Book
Rebel Cities: From the Right to the City to the Urban Revolution
📖 Overview
Rebel Cities examines the relationship between urban spaces and social movements through a Marxist analytical framework. The book investigates how cities have become central sites of capital accumulation and class struggle.
Harvey analyzes urban uprisings across history and geography, from the Paris Commune to Occupy Wall Street to the Arab Spring. He connects these movements to broader economic forces and the fight for control over urban resources and spaces.
The text presents case studies of housing markets, financial crises, and urban development projects to demonstrate how capital reshapes cities. Examples from London, Mumbai, and other global cities illustrate the patterns of urbanization and displacement.
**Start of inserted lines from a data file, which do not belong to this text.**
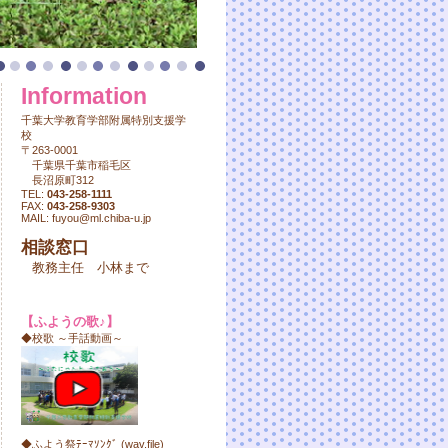
Information
千葉大学教育学部附属特別支援学
校
〒263-0001
千葉県千葉市稲毛区
長沼原町312
TEL:
043-258-1111
FAX:
043-258-9303
MAIL: fuyou@ml.chiba-u.jp
相談窓口
教務主任 小林まで
【ふようの歌♪】
◆校歌 ～手話動画～
◆ふよう祭ﾃｰﾏｿﾝｸﾞ (wav.file)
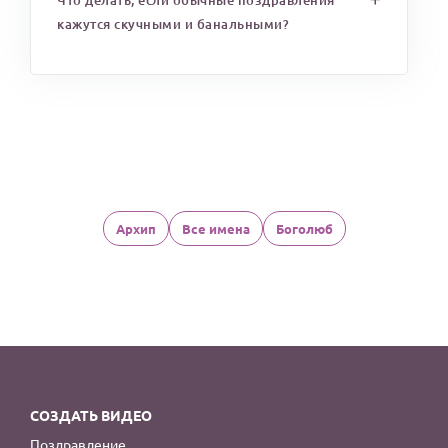
Что делать, если обычные поздравления
кажутся скучными и банальными?
Архип
Все имена
Боголюб
СОЗДАТЬ ВИДЕО
Поздравление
This work advances critical theory about the role of cities in both enabling capitalist expansion and fostering revolutionary potential. The analysis suggests that urban space itself has become a key battleground in the struggle between market forces and collective human needs.
👀 Reviews
Readers describe this as a theoretical analysis of urbanization's role in capitalism and social movements, building on Henri Lefebvre's concepts.
Readers appreciated:
- Clear explanations of complex economic concepts
- Analysis of modern urban protest movements like Occupy Wall Street
- Connections between urban space and capital accumulation
- Historical examples that support the arguments
Common criticisms:
- Dense academic writing style
- Some sections feel repetitive
- Limited practical solutions offered
- Focus on theory over concrete examples
As one Goodreads reviewer noted: "Harvey excels at explaining why cities are central to capital but provides fewer insights into how to actually change them."
Ratings:
Goodreads: 4.0/5 (2,100+ ratings)
Amazon: 4.4/5 (40+ ratings)
The chapters on urban commons and the Right to the City received particular praise from academic readers, while general audiences found the sections on financial crises most accessible.
📚 Similar books
The Death and Life of Great American Cities by Jane Jacobs.
A foundational critique of modernist urban planning that explores how cities function as complex social ecosystems shaped by their inhabitants.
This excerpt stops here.